▸ **How to complete this task**
When you transcribe the data below, reproduce every line exactly and leave each picture out.

Supplied material Start Marker

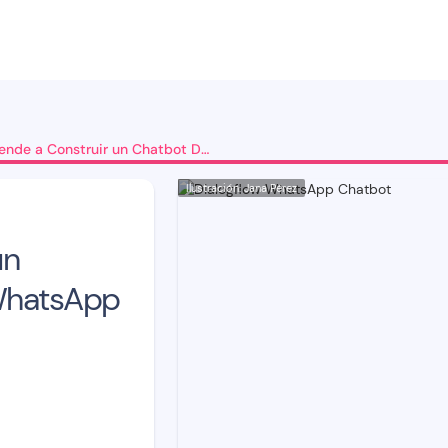
Aprende a Construir un Chatbot Dialogflow-WhatsApp sin código
Ilustración: Jana Pérez
un
WhatsApp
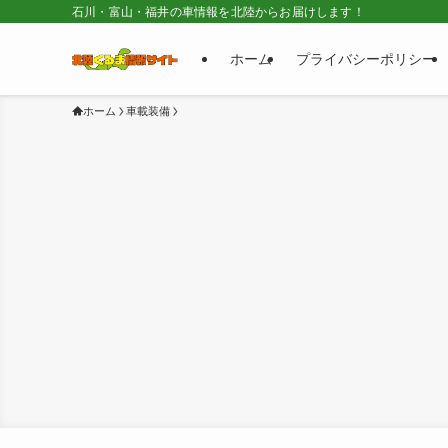
石川・富山・福井の車情報を北陸からお届けします！
ホーム
プライバシーポリシー
ホーム
車載装備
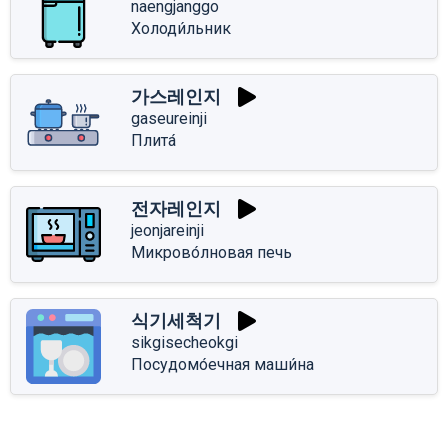
naengjanggo
Холоди́льник
가스레인지
gaseureinji
Плита́
전자레인지
jeonjareinji
Микрово́лновая печь
식기세척기
sikgisecheokgi
Посудомо́ечная маши́на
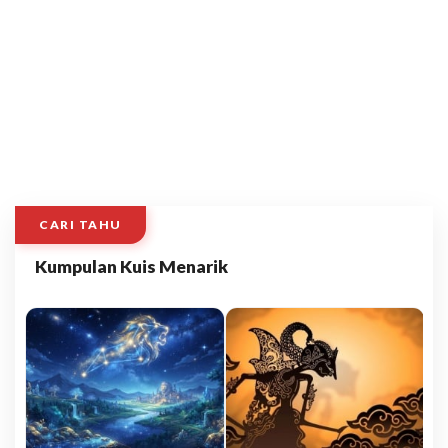
CARI TAHU
Kumpulan Kuis Menarik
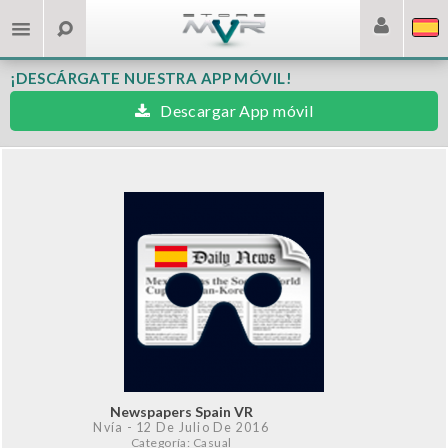
¡DESCÁRGATE NUESTRA APP MÓVIL!
Descargar App móvil
Newspapers Spain VR
Nvía
- 12 De Julio De 2016
Categoría: Casual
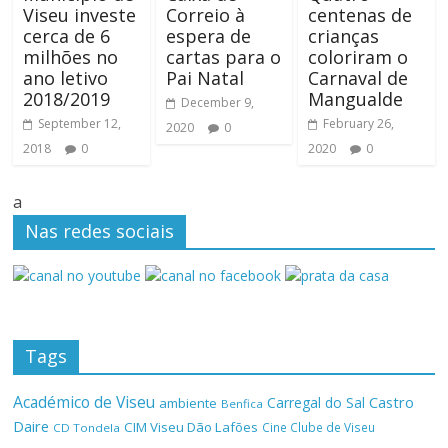
Viseu investe
Correio à
centenas de
cerca de 6
espera de
crianças
milhões no
cartas para o
coloriram o
ano letivo
Pai Natal
Carnaval de
2018/2019
Mangualde
December 9,
September 12,
February 26,
2020
0
2018
0
2020
0
a
Nas redes sociais
Tags
Académico de Viseu
Castro
Carregal do Sal
ambiente
Benfica
Daire
CIM Viseu Dão Lafões
Cine Clube de Viseu
CD Tondela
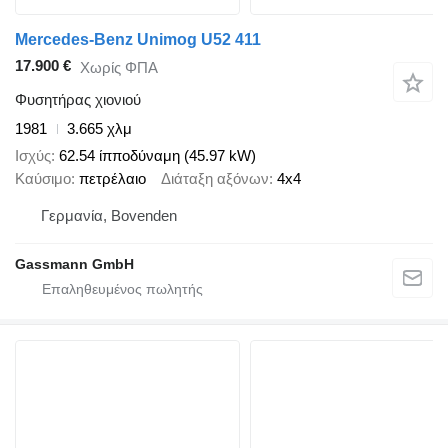
Mercedes-Benz Unimog U52 411
17.900 €
Χωρίς ΦΠΑ
Φυσητήρας χιονιού
1981
3.665 χλμ
Ισχύς
62.54 ίπποδύναμη (45.97 kW)
Καύσιμο
πετρέλαιο
Διάταξη αξόνων
4x4
Γερμανία, Bovenden
Gassmann GmbH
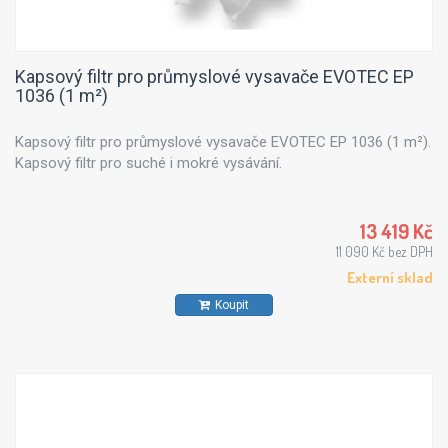
Kapsový filtr pro průmyslové vysavače EVOTEC EP
1036 (1 m²)
Kapsový filtr pro průmyslové vysavače EVOTEC EP 1036 (1 m²).
Kapsový filtr pro suché i mokré vysávání.
13 419 Kč
11 090 Kč bez DPH
Externí sklad
Koupit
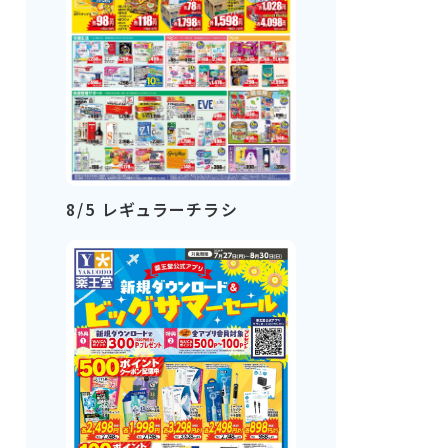
8/5 レギュラーチラシ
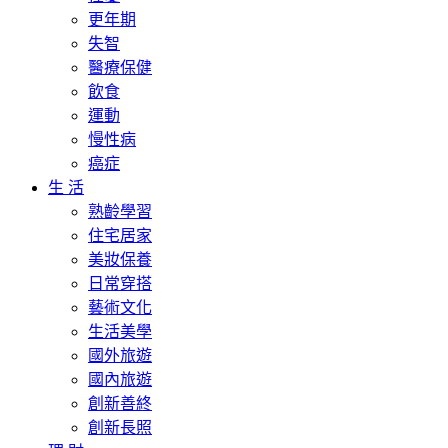
更年期
失智
醫療保健
飲食
運動
慢性病
癌症
生 活
熟齡學習
住宅居家
美妝保養
日常穿搭
藝術文化
生活美學
國外旅遊
國內旅遊
創新善終
創新長照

Supplied material End Marker

▸ **Final answer**
Aprende a Construir un Chatbot Dialogflow-WhatsApp sin código
Ilustración: Jana Pérez
un
WhatsApp
石川・富山・福井の車情報を北陸からお届けします！
ホーム
プライバシーポリシー
ホーム
車載装備
naengjanggo
Холоди́льник
가스레인지
gaseureinji
Плита́
전자레인지
jeonjareinji
Микрово́лновая печь
식기세척기
sikgisecheokgi
Посудомо́ечная маши́на
CARI TAHU
Kumpulan Kuis Menarik
¡DESCÁRGATE NUESTRA APP MÓVIL!
Descargar App móvil
Newspapers Spain VR
Nvía
- 12 De Julio De 2016
Categoría: Casual
Viseu investe
Correio à
centenas de
cerca de 6
espera de
crianças
milhões no
cartas para o
coloriram o
ano letivo
Pai Natal
Carnaval de
2018/2019
Mangualde
December 9,
September 12,
February 26,
2020
0
2018
0
2020
0
a
Nas redes sociais
Tags
Académico de Viseu
Castro
Carregal do Sal
ambiente
Benfica
Daire
CIM Viseu Dão Lafões
Cine Clube de Viseu
CD Tondela
Mercedes-Benz Unimog U52 411
17.900 €
Χωρίς ΦΠΑ
Φυσητήρας χιονιού
1981
3.665 χλμ
Ισχύς
62.54 ίπποδύναμη (45.97 kW)
Καύσιμο
πετρέλαιο
Διάταξη αξόνων
4x4
Γερμανία, Bovenden
Gassmann GmbH
Kapsový filtr pro průmyslové vysavače EVOTEC EP
1036 (1 m²)
Kapsový filtr pro průmyslové vysavače EVOTEC EP 1036 (1 m²).
Kapsový filtr pro suché i mokré vysávání.
13 419 Kč
11 090 Kč bez DPH
Externí sklad
Koupit
8/5 レギュラーチラシ
更年期
失智
醫療保健
飲食
運動
慢性病
癌症
生 活
熟齡學習
住宅居家
美妝保養
日常穿搭
藝術文化
生活美學
國外旅遊
國內旅遊
創新善終
創新長照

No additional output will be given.